Bob ne put retenir un cri qui se transforma en gargouillis quand il se tourna vers l’écume pour vomir l’immonde fumet qui envahissait l’atmosphère. Les deux hommes étaient terrorisés par cette abomination, cette parodie d’homme aux dents comme des aiguilles qui délirait d’une voix éraillée, jargonnant un sabir plein d’inintelligibles menaces. Le bâillon rongé pendait de chaque côté de son absence de cou, son ignoble sang noir coulant sur son visage blafard, s’immisçant dans les plis profonds de ses traits dégénérés. 

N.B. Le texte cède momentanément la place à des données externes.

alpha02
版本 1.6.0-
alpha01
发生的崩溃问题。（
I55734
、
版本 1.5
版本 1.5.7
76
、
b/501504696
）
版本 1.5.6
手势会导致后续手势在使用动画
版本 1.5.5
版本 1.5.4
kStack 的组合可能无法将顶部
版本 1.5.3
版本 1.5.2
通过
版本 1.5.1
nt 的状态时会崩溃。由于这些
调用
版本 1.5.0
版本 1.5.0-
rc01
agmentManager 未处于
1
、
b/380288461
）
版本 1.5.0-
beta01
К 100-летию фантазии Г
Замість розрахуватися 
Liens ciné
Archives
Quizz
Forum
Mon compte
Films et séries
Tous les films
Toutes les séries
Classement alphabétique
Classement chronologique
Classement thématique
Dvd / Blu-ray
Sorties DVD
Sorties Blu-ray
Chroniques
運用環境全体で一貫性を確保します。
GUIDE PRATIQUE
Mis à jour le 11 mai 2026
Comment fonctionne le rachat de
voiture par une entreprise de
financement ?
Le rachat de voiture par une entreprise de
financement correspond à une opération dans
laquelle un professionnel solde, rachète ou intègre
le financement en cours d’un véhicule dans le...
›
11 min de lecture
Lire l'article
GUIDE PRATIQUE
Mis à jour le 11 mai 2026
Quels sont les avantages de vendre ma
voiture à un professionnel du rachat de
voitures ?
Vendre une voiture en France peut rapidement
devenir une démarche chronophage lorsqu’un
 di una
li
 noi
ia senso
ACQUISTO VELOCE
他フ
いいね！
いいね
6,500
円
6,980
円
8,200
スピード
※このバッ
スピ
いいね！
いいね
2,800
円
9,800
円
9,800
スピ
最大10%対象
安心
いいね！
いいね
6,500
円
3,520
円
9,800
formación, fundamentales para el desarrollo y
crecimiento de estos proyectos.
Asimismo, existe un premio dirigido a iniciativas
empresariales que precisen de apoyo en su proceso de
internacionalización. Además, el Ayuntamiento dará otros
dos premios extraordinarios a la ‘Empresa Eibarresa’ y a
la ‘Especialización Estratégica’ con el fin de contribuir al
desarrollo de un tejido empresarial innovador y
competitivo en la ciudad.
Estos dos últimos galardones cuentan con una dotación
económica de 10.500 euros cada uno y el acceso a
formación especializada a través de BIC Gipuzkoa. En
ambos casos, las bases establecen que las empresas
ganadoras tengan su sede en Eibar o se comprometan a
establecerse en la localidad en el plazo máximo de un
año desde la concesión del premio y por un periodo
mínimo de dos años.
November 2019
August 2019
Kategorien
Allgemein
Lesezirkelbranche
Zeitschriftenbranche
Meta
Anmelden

Lavery eut l’image d’un animal égorgé dans un abattoir, une marée rouge qui affluait à n’en plus finir. Il prit son courage à deux mains, la peur décuplant ses forces, et commença à tirer la chaise avec son occupant aux pieds dans le béton vers la mer agitée. Qu’est-ce qu’il pèse lourd cet enfoiré. Marsh parut ne pas le remarquer, absorbé par sa litanie où l’argot se mélangeait à des mots inconnus aux accents blasphématoire. La lune en profita pour réapparaître permettant à Lavery de distinguer clairement cette caricature de visage en contre-plongée, le crâne enfoncé, un bout d’os seulement relié au reste par une horrible gangue de chair qui pendait abominablement sur sa joue droite. Comment cette aberration était-elle encore vivante ?

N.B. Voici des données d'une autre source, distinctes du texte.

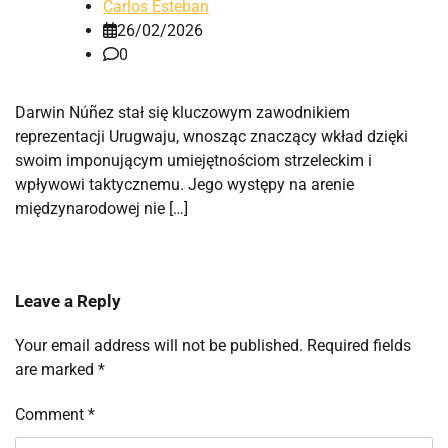
Carlos Esteban
26/02/2026
0
Darwin Núñez stał się kluczowym zawodnikiem
reprezentacji Urugwaju, wnosząc znaczący wkład dzięki
swoim imponującym umiejętnościom strzeleckim i
wpływowi taktycznemu. Jego występy na arenie
międzynarodowej nie […]
Leave a Reply
Your email address will not be published.
Required fields
are marked
*
Comment
*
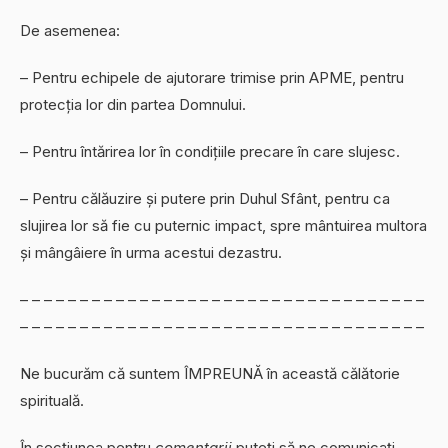
De asemenea:
– Pentru echipele de ajutorare trimise prin APME, pentru
protecția lor din partea Domnului.
– Pentru întărirea lor în condițiile precare în care slujesc.
– Pentru călăuzire și putere prin Duhul Sfânt, pentru ca
slujirea lor să fie cu puternic impact, spre mântuirea multora
și mângâiere în urma acestui dezastru.
– – – – – – – – – – – – – – – – – – – – – – – – – – – – – – – – – –
– – – – – – – – – – – – – – – – – – – – – – – – – – – – – – – – – –
Ne bucurăm că suntem ÎMPREUNĂ în această călătorie
spirituală.
În secțiunea pentru
comentarii
puteți să ne comunicați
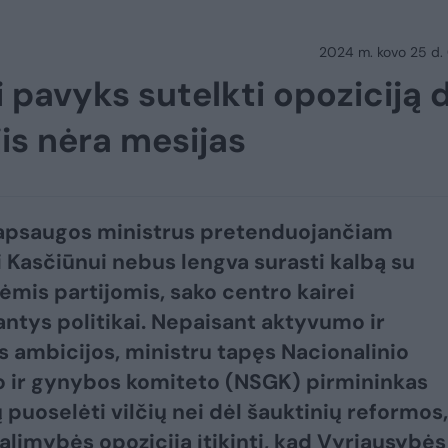
2024 m. kovo 25 d.
i pavyks sutelkti opoziciją 
is nėra mesijas
 apsaugos ministrus pretenduojančiam
 Kasčiūnui nebus lengva surasti kalbą su
ėmis partijomis, sako centro kairei
antys politikai. Nepaisant aktyvumo ir
s ambicijos, ministru tapęs Nacionalinio
 ir gynybos komiteto (NSGK) pirmininkas
 puoselėti vilčių nei dėl šauktinių reformos,
galimybės opoziciją įtikinti, kad Vyriausybės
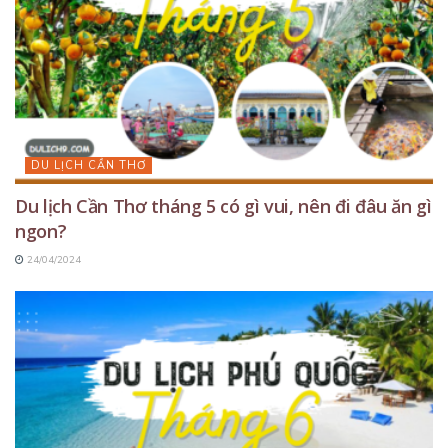
DU LỊCH CẦN THƠ
Du lịch Cần Thơ tháng 5 có gì vui, nên đi đâu ăn gì
ngon?
24/04/2024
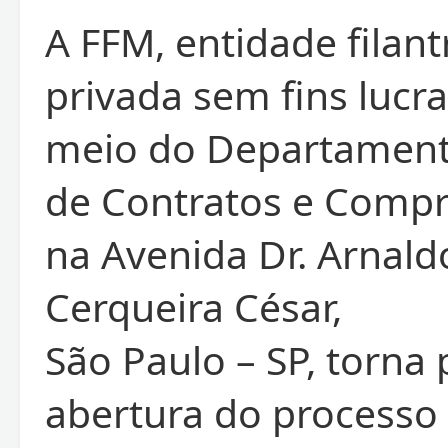
A FFM, entidade filant
privada sem fins lucra
meio do Departamen
de Contratos e Compr
na Avenida Dr. Arnald
Cerqueira César,
São Paulo – SP, torna 
abertura do processo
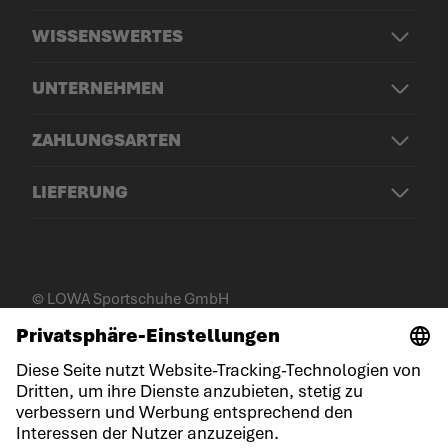
WISSENSWERTES
UNTERNEHMEN
ZAHLUNGSARTEN
LIEFERUNG
© LOWA Sportschuhe GmbH
Impressum
Datenschutz
Cookies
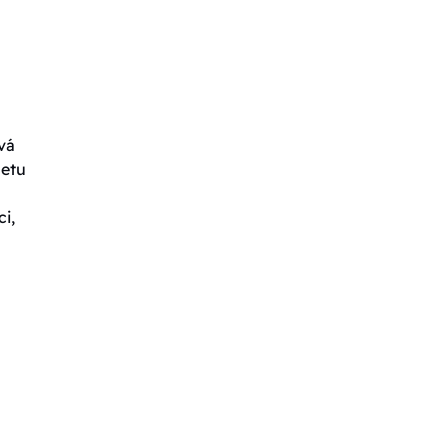
vá
letu
i,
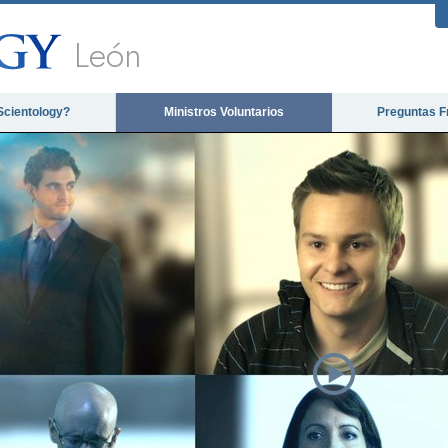
León
Scientology?
Ministros Voluntarios
Preguntas F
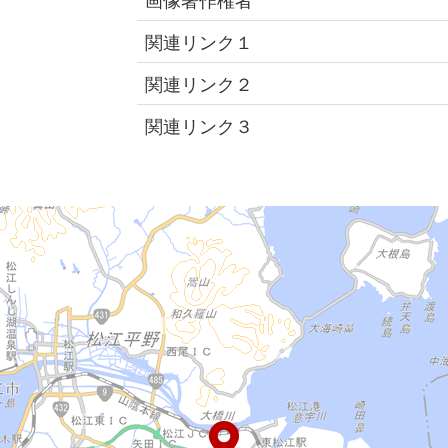
関連リンク１
関連リンク２
関連リンク３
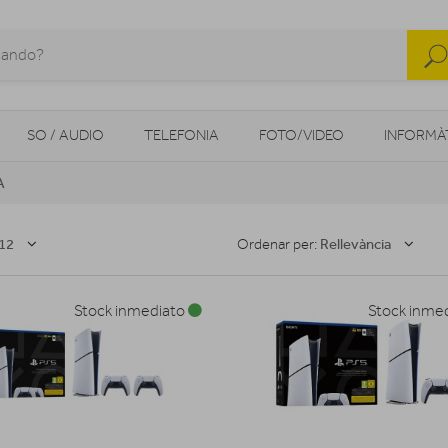
SO / AUDIO
TELEFONIA
FOTO/VIDEO
INFORMÀ
A
MOBILITAT URBANA
NAVEGADORS GPS
CONSOLES
12
Rellevància
Ordenar per:
Stock inmediato
Stock inme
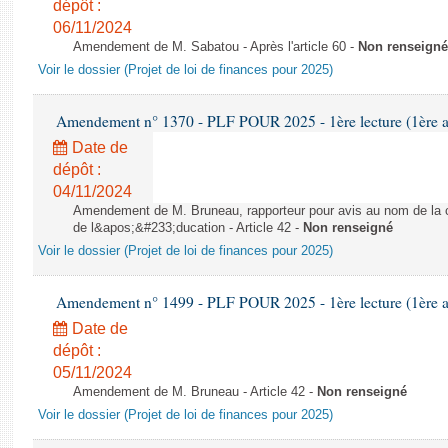
dépôt :
06/11/2024
Amendement de M. Sabatou - Après l'article 60 -
Non renseigné
Voir le dossier (Projet de loi de finances pour 2025)
Amendement n° 1370 - PLF POUR 2025 - 1ère lecture (1ère as
Date de
dépôt :
04/11/2024
Amendement de M. Bruneau, rapporteur pour avis au nom de la co
de l&apos;&#233;ducation - Article 42 -
Non renseigné
Voir le dossier (Projet de loi de finances pour 2025)
Amendement n° 1499 - PLF POUR 2025 - 1ère lecture (1ère as
Date de
dépôt :
05/11/2024
Amendement de M. Bruneau - Article 42 -
Non renseigné
Voir le dossier (Projet de loi de finances pour 2025)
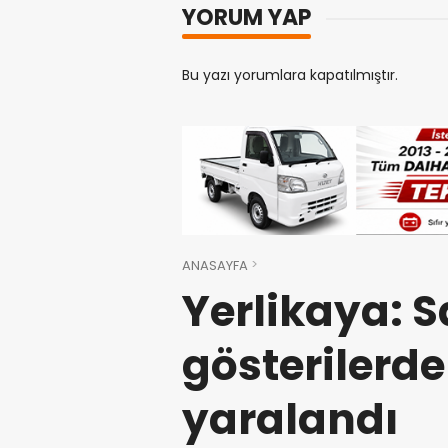
YORUM YAP
Bu yazı yorumlara kapatılmıştır.
ANASAYFA
Yerlikaya: 
gösterilerde
yaralandı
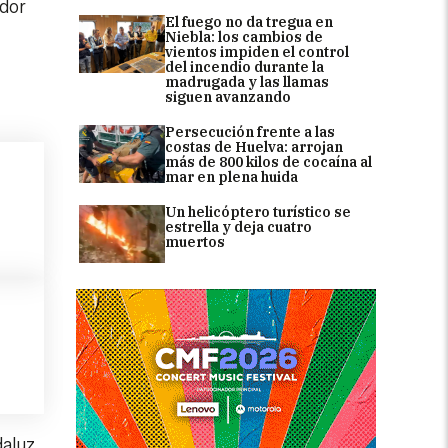
ador
El fuego no da tregua en
Niebla: los cambios de
vientos impiden el control
del incendio durante la
madrugada y las llamas
siguen avanzando
Persecución frente a las
costas de Huelva: arrojan
más de 800 kilos de cocaína al
mar en plena huida
Un helicóptero turístico se
estrella y deja cuatro
muertos
daluz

Enfin le bord, le bateau tanguait terriblement. Lavery retenait sa respiration, manquant de défaillir à chaque fois que la puanteur de son fardeau percutait ses narines, retournant son estomac, une braise ardente dans chaque sinus. Il profita de la houle pour le passer par-dessus bord, quitte à manquer de renverser complètement la barque. Leurs yeux se croisèrent. Aucune peur de la mort, Marsh souriait. Le monstre aux yeux jaunes et au crâne fracassé avait écarté sa bouche de murène en un demi-cercle rieur, comme pour cracher une dernière obscénité à la face de l’humanité que son immonde présence pourrissait jusqu’alors.

Lavery tomba à la renverse, sa raison profanée par l’horreur des événements, par la sensation tenace d’avoir eu à faire face à une bête qui n’aurait pas dû exister, qui faisait dérailler sa vision du monde telle qu’il devait tourner. L’irlandais avait cependant triomphé, il se releva doucement, essuyant avec dégout le sang gélatineux qui lui couvrait les mains tandis que le balancement du bateau se calmait. Tout ce qui ne te tue pas… Myles Lavery prit le parti de pousser un grand cri rageur pour percer les ténèbres.

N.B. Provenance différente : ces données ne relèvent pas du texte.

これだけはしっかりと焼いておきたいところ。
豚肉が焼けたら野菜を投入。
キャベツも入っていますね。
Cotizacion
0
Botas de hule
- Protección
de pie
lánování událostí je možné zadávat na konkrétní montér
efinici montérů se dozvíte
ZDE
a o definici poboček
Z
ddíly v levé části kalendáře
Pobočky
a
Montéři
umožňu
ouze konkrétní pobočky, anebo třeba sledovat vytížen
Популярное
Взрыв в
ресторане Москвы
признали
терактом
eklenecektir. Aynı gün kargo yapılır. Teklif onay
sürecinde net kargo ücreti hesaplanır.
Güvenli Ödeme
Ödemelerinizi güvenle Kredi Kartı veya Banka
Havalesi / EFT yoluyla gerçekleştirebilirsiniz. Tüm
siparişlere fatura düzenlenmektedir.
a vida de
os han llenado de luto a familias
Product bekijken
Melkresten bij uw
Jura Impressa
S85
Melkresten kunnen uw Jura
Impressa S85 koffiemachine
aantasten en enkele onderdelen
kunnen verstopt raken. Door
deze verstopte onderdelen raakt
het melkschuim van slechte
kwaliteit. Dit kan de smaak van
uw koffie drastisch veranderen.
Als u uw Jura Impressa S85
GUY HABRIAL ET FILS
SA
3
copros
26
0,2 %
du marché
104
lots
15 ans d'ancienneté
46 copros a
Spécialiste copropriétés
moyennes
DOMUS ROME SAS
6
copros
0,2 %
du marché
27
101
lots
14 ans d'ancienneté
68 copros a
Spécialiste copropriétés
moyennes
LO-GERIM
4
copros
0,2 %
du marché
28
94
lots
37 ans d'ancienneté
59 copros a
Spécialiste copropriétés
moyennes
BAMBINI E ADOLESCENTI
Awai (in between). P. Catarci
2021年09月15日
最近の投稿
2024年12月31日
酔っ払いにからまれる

- Allez vieux Bob, foutons le camp, on a mérité de se souler jusqu’à l’aube… Bob ?

Myles Lavery de Red Hook tourna frénétiquement sur lui-même pour chercher son compagnon d’infortune. La petitesse de l’embarcation ne laissait aucune place au doute. Il était seul, les pieds dans une flaque de sang noir à l’odeur méphitique. Son regard terrifié balayait les flots impénétrables faiblement éclairés par la lune et quelques étoiles malades. Il distingua un sillage dans l’écume avançant rapidement dans sa direction. Il comprenait enfin. Il y a quelque chose de gros qui se déplace dans l’eau.